[rescue] Screw (software) emulators!
rescue at sunhelp.org
rescue at sunhelp.org
Mon Aug 6 19:20:08 CDT 2001
On Mon, 6 Aug 2001, Ken Hansen wrote:
> I *love* it - I wonder how the speed compares to the original, and I wonder
> if it would bepossible for him to market such a "clean room" copy?
It's clocked at 8MHz, so if he kept the cycle times reasonable (haven't
looked at his VHDL in detail) it should be one of the zippiest -8's.
Marketing it would almost certainly be possible as it doesn't look like
anything proprietary was infringed upon.
> Could one fothe more knowledgeable folks out there explain for us "regular
> folk" how hard it is to emulate a complete system (CPU, etc) in a FPGA
> (Field Programmable Gate Array)? It seems very rough, but then again,
> someone appraching the "problem" of building a PDP-8 with the benefit of
> modern tools has a distinct advantade over the original designers...

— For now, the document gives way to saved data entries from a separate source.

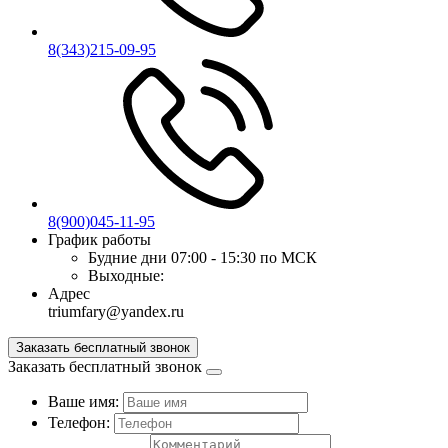
8(343)215-09-95
8(900)045-11-95
График работы
Будние дни
07:00 - 15:30 по МСК
Выходные:
Адрес
triumfary@yandex.ru
Заказать бесплатный звонок
Заказать бесплатный звонок
Ваше имя:
Телефон:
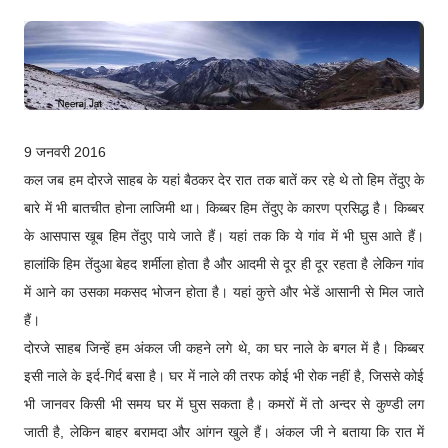
9 जनवरी 2016
कल जब हम दोरजे साहब के यहां बैठकर देर रात तक बातें कर रहे थे तो हिम तेंदुए के
बारे में भी बातचीत होना लाजिमी था। किब्बर हिम तेंदुए के कारण प्रसिद्ध है। किब्बर
के आसपास खूब हिम तेंदुए पाये जाते हैं। यहां तक कि ये गांव में भी घुस आते हैं।
हालांकि हिम तेंदुआ बेहद शर्मीला होता है और आदमी से दूर ही दूर रहता है लेकिन गांव
में आने का उसका मकसद भोजन होता है। यहां कुत्ते और भेडें आसानी से मिल जाते
हैं।
दोरजे साहब जिन्हें हम अंकल जी कहने लगे थे, का घर नाले के बगल में है। किब्बर
इसी नाले के इर्द-गिर्द बसा है। घर में नाले की तरफ कोई भी रोक नहीं है, जिससे कोई
भी जानवर किसी भी समय घर में घुस सकता है। कमरों में तो अन्दर से कुण्डी लग
जाती है, लेकिन बाहर बरामदा और आंगन खुले हैं। अंकल जी ने बताया कि रात में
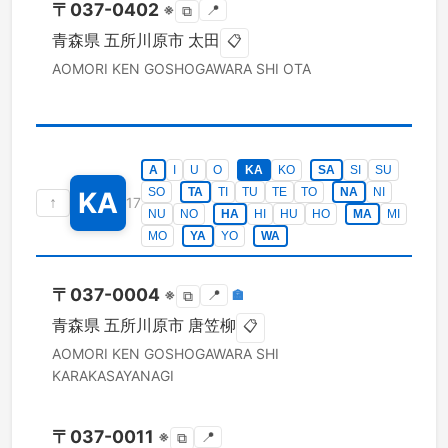
〒
037-0402
※
📍
⧉
青森県
五所川原市
太田
📋
AOMORI KEN
GOSHOGAWARA SHI
OTA
A
I
U
O
KA
KO
SA
SI
SU
SO
TA
TI
TU
TE
TO
NA
NI
KA
↑
17
NU
NO
HA
HI
HU
HO
MA
MI
MO
YA
YO
WA
〒
037-0004
※
📍
🏣
⧉
青森県
五所川原市
唐笠柳
📋
AOMORI KEN
GOSHOGAWARA SHI
KARAKASAYANAGI
〒
037-0011
※
📍
⧉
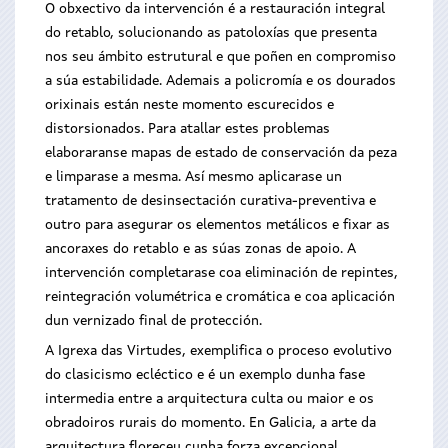
O obxectivo da intervención é a restauración integral
do retablo, solucionando as patoloxías que presenta
nos seu ámbito estrutural e que poñen en compromiso
a súa estabilidade. Ademais a policromía e os dourados
orixinais están neste momento escurecidos e
distorsionados. Para atallar estes problemas
elaboraranse mapas de estado de conservación da peza
e limparase a mesma. Así mesmo aplicarase un
tratamento de desinsectación curativa-preventiva e
outro para asegurar os elementos metálicos e fixar as
ancoraxes do retablo e as súas zonas de apoio. A
intervención completarase coa eliminación de repintes,
reintegración volumétrica e cromática e coa aplicación
dun vernizado final de protección.
A Igrexa das Virtudes, exemplifica o proceso evolutivo
do clasicismo ecléctico e é un exemplo dunha fase
intermedia entre a arquitectura culta ou maior e os
obradoiros rurais do momento. En Galicia, a arte da
arquitectura floreceu cunha forza excepcional,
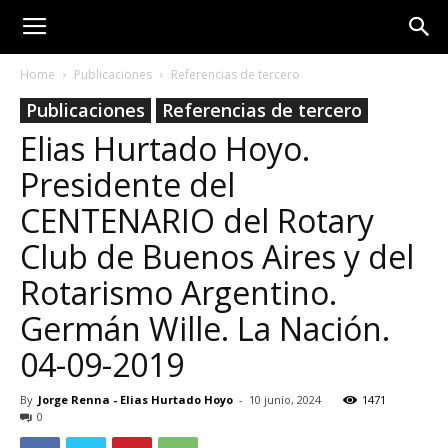
Home
Publicaciones
Referencias de tercero
Publicaciones
Referencias de tercero
Elias Hurtado Hoyo.
Presidente del
CENTENARIO del Rotary
Club de Buenos Aires y del
Rotarismo Argentino.
Germán Wille. La Nación.
04-09-2019
By
Jorge Renna - Elias Hurtado Hoyo
-
10 junio, 2024
1471
0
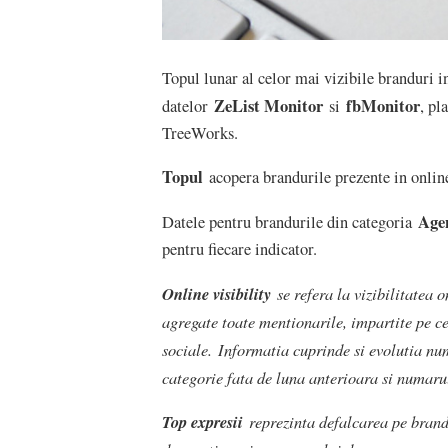
Topul lunar al celor mai vizibile branduri i
ZeList Monitor
fbMonitor
datelor
si
, pl
TreeWorks.
Topul
acopera brandurile prezente in online
Agen
Datele pentru brandurile din categoria
pentru fiecare indicator.
Online visibility
se refera la vizibilitatea 
agregate toate mentionarile, impartite pe ce
sociale. Informatia cuprinde si evolutia nu
categorie fata de luna anterioara si numarul
Top expresii
reprezinta defalcarea pe brand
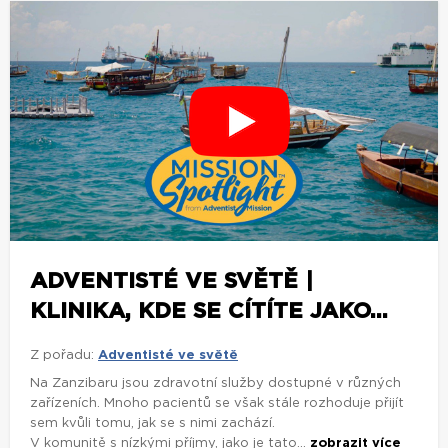
ADVENTISTÉ VE SVĚTĚ |
KLINIKA, KDE SE CÍTÍTE JAKO...
Z pořadu:
Adventisté ve světě
Na Zanzibaru jsou zdravotní služby dostupné v různých
zařízeních. Mnoho pacientů se však stále rozhoduje přijít
sem kvůli tomu, jak se s nimi zachází.
V komunitě s nízkými příjmy, jako je tato...
zobrazit více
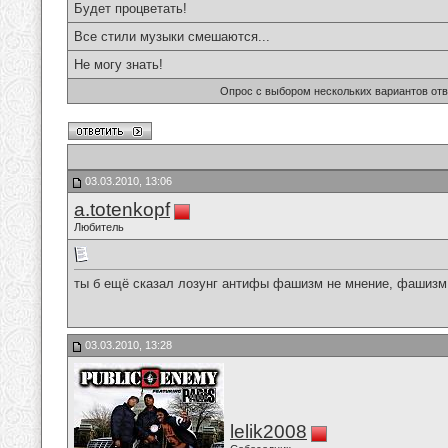
Будет процветать!
Все стили музыки смешаются...
Не могу знать!
Опрос с выбором нескольких вариантов от
03.03.2010, 13:06
a.totenkopf
Любитель
ты б ещё сказал лозунг антифы фашизм не мнение, фашизм
03.03.2010, 13:28
lelik2008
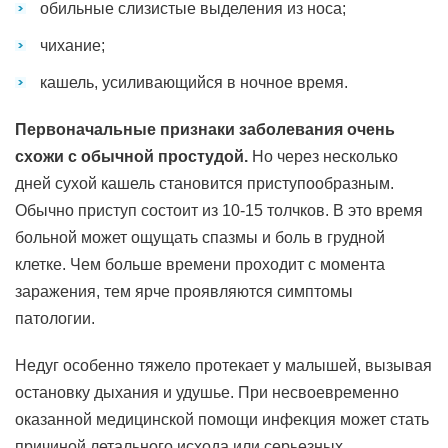
обильные слизистые выделения из носа;
чихание;
кашель, усиливающийся в ночное время.
Первоначальные признаки заболевания очень
схожи с обычной простудой.
Но через несколько
дней сухой кашель становится приступообразным.
Обычно приступ состоит из 10-15 толчков. В это время
больной может ощущать спазмы и боль в грудной
клетке. Чем больше времени проходит с момента
заражения, тем ярче проявляются симптомы
патологии.
Недуг особенно тяжело протекает у малышей, вызывая
остановку дыхания и удушье. При несвоевременно
оказанной медицинской помощи инфекция может стать
причиной летального исхода или серьезных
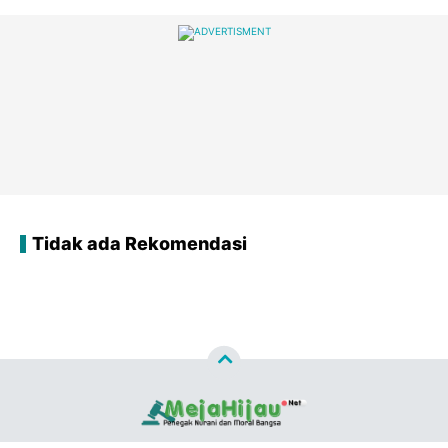
Tidak ada Rekomendasi
Copyright ©
2026
MEJAHIJAU.NET™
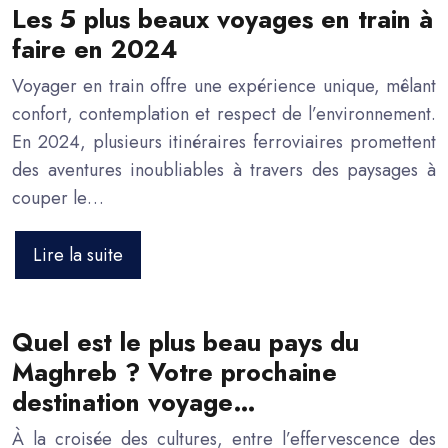
Les 5 plus beaux voyages en train à
faire en 2024
Voyager en train offre une expérience unique, mêlant
confort, contemplation et respect de l’environnement.
En 2024, plusieurs itinéraires ferroviaires promettent
des aventures inoubliables à travers des paysages à
couper le…
Lire la suite
Quel est le plus beau pays du
Maghreb ? Votre prochaine
destination voyage…
À la croisée des cultures, entre l’effervescence des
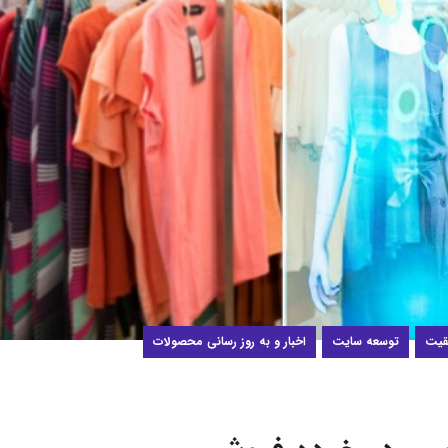
قیت
توسعه سایت
اخبار و به روز رسانی محصولات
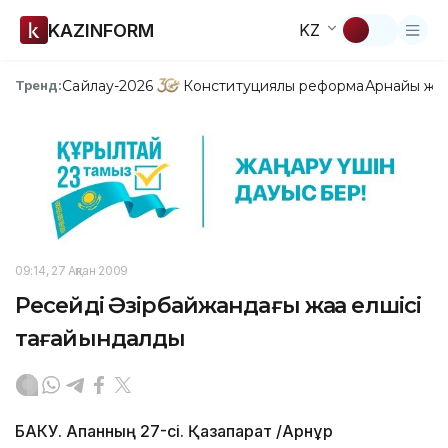
KAZINFORM
KZ
Сайлау-2026
Конституциялық реформа
Арнайы жо
Тренд:
09:14, 27 Ақпан 2009
Ресейдің Әзірбайжандағы жаңа елшісі
тағайындалды
БАКУ. Ақпанның 27-сі. Қазақпарат /Арнұр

It's easier than designing a new CPU in silicon. Depending on how low
level you get, it can be as easy as writing a software emulator. Banging
out raw VHDL frequently takes more work but can give you a faster, tighter
finished product.
He could have combined the CPU, IOU and SRAM into a larger FPGA if he had
wanted to. There are plusses and minuses to this, but it would have made
the board much simpler physically. 2-layer PCB's do not mean that
through-hole makes more sense. Surface mount would have worked fine for
this application and enabled the use of a larger chip.
Since the RAM can be clocked much higher than 8MHz, a shared-memory SMP
PDP-8 could be built fairly easily by clocking the RAM accesses faster and
interleaving requests from each CPU.